*SUPPLIED MATERIAL*:
▼
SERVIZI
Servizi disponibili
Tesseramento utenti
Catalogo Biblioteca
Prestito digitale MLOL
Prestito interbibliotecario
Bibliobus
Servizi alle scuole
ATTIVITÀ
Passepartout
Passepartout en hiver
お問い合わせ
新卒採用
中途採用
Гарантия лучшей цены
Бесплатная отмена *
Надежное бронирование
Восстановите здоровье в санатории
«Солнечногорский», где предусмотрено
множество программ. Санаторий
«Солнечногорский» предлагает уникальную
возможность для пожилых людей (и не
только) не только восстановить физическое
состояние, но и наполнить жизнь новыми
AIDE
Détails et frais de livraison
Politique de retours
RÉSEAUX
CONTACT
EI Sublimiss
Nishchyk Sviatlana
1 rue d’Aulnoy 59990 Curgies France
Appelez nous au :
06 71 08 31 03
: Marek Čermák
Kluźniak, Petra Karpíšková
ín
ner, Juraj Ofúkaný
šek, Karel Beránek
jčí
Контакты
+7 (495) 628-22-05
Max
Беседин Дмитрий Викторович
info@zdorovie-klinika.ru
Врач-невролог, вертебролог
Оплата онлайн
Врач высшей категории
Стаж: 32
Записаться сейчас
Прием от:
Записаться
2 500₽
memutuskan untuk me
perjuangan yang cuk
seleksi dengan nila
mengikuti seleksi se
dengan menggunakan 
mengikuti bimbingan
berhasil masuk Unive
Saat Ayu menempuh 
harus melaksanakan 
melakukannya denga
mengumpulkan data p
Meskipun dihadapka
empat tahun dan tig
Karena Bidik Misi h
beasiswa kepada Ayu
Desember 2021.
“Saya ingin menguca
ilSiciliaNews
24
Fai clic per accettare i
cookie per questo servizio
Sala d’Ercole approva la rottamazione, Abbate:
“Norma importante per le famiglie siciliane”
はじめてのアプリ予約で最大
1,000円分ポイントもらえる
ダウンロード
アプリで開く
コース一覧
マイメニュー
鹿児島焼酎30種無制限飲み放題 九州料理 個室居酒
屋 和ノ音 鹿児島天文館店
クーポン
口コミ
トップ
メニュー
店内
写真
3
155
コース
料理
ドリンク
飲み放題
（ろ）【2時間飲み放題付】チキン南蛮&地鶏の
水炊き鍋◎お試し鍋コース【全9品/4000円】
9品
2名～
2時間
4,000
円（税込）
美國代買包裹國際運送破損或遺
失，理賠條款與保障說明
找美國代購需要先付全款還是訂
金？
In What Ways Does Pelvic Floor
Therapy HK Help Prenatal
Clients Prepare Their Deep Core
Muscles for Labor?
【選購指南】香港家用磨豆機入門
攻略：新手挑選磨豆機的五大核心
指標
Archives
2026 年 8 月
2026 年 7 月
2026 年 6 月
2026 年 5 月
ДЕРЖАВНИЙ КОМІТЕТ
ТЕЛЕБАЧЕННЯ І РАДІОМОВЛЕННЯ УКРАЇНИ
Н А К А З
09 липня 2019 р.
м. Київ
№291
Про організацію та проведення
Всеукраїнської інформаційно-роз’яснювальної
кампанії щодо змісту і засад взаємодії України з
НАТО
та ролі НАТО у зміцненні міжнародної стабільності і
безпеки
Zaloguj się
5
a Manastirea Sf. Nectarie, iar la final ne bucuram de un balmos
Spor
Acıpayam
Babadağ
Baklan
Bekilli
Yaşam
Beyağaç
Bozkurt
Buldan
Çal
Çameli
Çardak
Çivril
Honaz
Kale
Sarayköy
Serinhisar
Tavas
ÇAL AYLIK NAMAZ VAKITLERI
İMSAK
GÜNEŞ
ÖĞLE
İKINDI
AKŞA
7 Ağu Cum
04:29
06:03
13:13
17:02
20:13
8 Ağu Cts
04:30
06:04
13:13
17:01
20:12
▲
*INSTRUCTIONS TO FOLLOW*: Of all the entries above, repeat only the lines from the line that has "Бесплатная отмена *" to the line that has "Meskipun dihadapka", both lines included, exactly.

*PROBLEM SOLUTION*:
Бесплатная отмена *
Надежное бронирование
Восстановите здоровье в санатории
«Солнечногорский», где предусмотрено
множество программ. Санаторий
«Солнечногорский» предлагает уникальную
возможность для пожилых людей (и не
только) не только восстановить физическое
состояние, но и наполнить жизнь новыми
AIDE
Détails et frais de livraison
Politique de retours
RÉSEAUX
CONTACT
EI Sublimiss
Nishchyk Sviatlana
1 rue d’Aulnoy 59990 Curgies France
Appelez nous au :
06 71 08 31 03
: Marek Čermák
Kluźniak, Petra Karpíšková
ín
ner, Juraj Ofúkaný
šek, Karel Beránek
jčí
Контакты
+7 (495) 628-22-05
Max
Беседин Дмитрий Викторович
info@zdorovie-klinika.ru
Врач-невролог, вертебролог
Оплата онлайн
Врач высшей категории
Стаж: 32
Записаться сейчас
Прием от:
Записаться
2 500₽
memutuskan untuk me
perjuangan yang cuk
seleksi dengan nila
mengikuti seleksi se
dengan menggunakan 
mengikuti bimbingan
berhasil masuk Unive
Saat Ayu menempuh 
harus melaksanakan 
melakukannya denga
mengumpulkan data p
Meskipun dihadapka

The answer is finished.